For the records below, please print exactly and only the lines from the one with "4.85 +/- 16.39" down to the one with "VIC 3029, Australia", both ends included, omitting the pictures.

-------

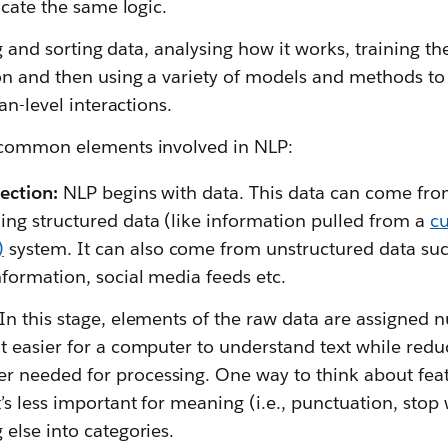
icate the same logic.
ing and sorting data, analysing how it works, training 
n and then using a variety of models and methods to 
an-level interactions.
 common elements involved in NLP:
ection:
NLP begins with data. This data can come fro
ing structured data (like information pulled from a
cu
)
system. It can also come from unstructured data su
nformation, social media feeds etc.
In this stage, elements of the raw data are assigned n
it easier for a computer to understand text while redu
 needed for processing. One way to think about featu
’s less important for meaning (i.e., punctuation, stop w
 else into categories.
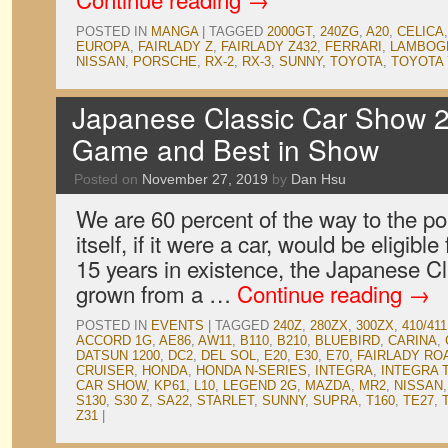
POSTED IN
MANGA
|
TAGGED
2000GT
,
240ZG
,
A20
,
CELICA
EUROPA
,
FAIRLADY Z
,
FAIRLADY Z432
,
FERRARI
,
LAMBOGH
NISSAN
,
PORSCHE
,
RX-2
,
RX-3
,
SUNNY
,
TOYOTA
,
TOYOTA 
Japanese Classic Car Show 2
Game and Best in Show
Posted on
November 27, 2019
by
Dan Hsu
We are 60 percent of the way to the p
itself, if it were a car, would be eligible 
15 years in existence, the Japanese 
grown from a …
Continue reading
→
POSTED IN
EVENTS
|
TAGGED
240Z
,
280ZX
,
300ZX
,
410/411
ACCORD 1G
,
AE86
,
AW11
,
B110
,
B210
,
BLUEBIRD
,
CARINA
,
DATSUN 1200
,
DC2
,
DEL SOL
,
E20
,
E30
,
E70
,
FAIRLADY RO
CRUISER
,
HONDA
,
HONDA N-SERIES
,
INTEGRA
,
INTEGRA 
CAR SHOW
,
KP61
,
L10
,
LEGEND 2G
,
MAZDA
,
MR2
,
NISSAN
S130
,
S30 Z
,
SA22
,
STARLET
,
SUNNY
,
SUPRA
,
T160
,
TE27
,
Z31
|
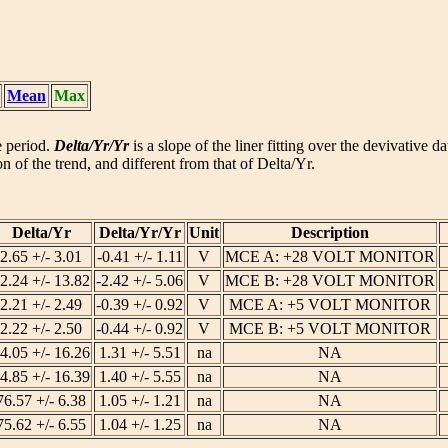
Mean
Max
he period.
Delta/Yr/Yr
is a slope of the liner fitting over the devivative d
n of the trend, and different from that of Delta/Yr.
Delta/Yr
Delta/Yr/Yr
Unit
Description
2.65 +/- 3.01
-0.41 +/- 1.11
V
MCE A: +28 VOLT MONITOR
2.24 +/- 13.82
-2.42 +/- 5.06
V
MCE B: +28 VOLT MONITOR
2.21 +/- 2.49
-0.39 +/- 0.92
V
MCE A: +5 VOLT MONITOR
2.22 +/- 2.50
-0.44 +/- 0.92
V
MCE B: +5 VOLT MONITOR
4.05 +/- 16.26
1.31 +/- 5.51
na
NA
4.85 +/- 16.39
1.40 +/- 5.55
na
NA
76.57 +/- 6.38
1.05 +/- 1.21
na
NA
75.62 +/- 6.55
1.04 +/- 1.25
na
NA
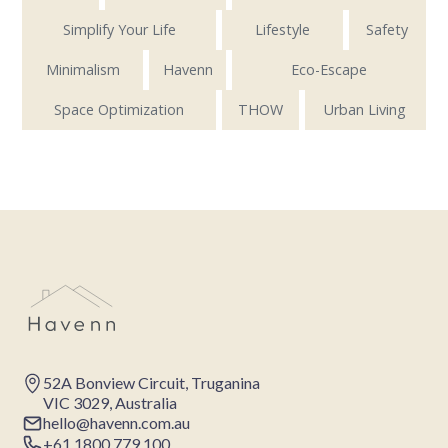
Simplify Your Life
Lifestyle
Safety
Minimalism
Havenn
Eco-Escape
Space Optimization
THOW
Urban Living
52A Bonview Circuit, Truganina
VIC 3029, Australia
hello@havenn.com.au
+61 1800 779 100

-------

Output for this task
4.85 +/- 16.39
1.40 +/- 5.55
na
NA
76.57 +/- 6.38
1.05 +/- 1.21
na
NA
75.62 +/- 6.55
1.04 +/- 1.25
na
NA
Simplify Your Life
Lifestyle
Safety
Minimalism
Havenn
Eco-Escape
Space Optimization
THOW
Urban Living
52A Bonview Circuit, Truganina
VIC 3029, Australia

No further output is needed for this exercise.